§ Task item
Pull every line with "nhập" from the data.

§ Data provided

____

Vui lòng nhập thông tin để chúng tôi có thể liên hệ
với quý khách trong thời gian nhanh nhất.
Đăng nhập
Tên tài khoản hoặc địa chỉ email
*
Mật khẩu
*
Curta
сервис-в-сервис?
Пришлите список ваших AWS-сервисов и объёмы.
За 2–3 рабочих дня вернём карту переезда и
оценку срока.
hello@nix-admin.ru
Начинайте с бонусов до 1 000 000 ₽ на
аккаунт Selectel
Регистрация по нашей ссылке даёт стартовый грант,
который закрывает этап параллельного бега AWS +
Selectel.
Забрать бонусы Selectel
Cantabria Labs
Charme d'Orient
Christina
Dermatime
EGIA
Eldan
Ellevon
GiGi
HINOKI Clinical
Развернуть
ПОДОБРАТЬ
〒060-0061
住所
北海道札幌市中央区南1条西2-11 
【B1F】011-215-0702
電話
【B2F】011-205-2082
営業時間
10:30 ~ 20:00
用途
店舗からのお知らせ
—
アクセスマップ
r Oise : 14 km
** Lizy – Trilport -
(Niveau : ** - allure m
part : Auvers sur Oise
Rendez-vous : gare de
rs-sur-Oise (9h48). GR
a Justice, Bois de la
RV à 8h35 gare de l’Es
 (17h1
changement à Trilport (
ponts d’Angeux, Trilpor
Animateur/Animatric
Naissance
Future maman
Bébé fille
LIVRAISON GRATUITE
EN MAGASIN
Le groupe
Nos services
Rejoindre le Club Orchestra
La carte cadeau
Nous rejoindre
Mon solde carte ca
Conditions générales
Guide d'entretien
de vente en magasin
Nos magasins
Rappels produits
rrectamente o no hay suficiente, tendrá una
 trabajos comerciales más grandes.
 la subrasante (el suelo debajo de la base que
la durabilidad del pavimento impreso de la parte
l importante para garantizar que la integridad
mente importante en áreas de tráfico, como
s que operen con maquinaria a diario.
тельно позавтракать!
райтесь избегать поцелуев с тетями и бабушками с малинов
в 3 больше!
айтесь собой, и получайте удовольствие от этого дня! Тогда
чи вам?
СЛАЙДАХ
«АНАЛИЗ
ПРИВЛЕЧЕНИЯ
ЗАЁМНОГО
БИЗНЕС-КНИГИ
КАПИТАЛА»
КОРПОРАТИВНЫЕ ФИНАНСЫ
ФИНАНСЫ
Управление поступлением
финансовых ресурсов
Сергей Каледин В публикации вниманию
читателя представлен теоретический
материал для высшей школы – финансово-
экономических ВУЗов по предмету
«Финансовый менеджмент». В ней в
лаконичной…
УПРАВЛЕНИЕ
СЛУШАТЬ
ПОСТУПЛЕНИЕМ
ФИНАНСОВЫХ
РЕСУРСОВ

____

§ Response area
Vui lòng nhập thông tin để chúng tôi có thể liên hệ
Đăng nhập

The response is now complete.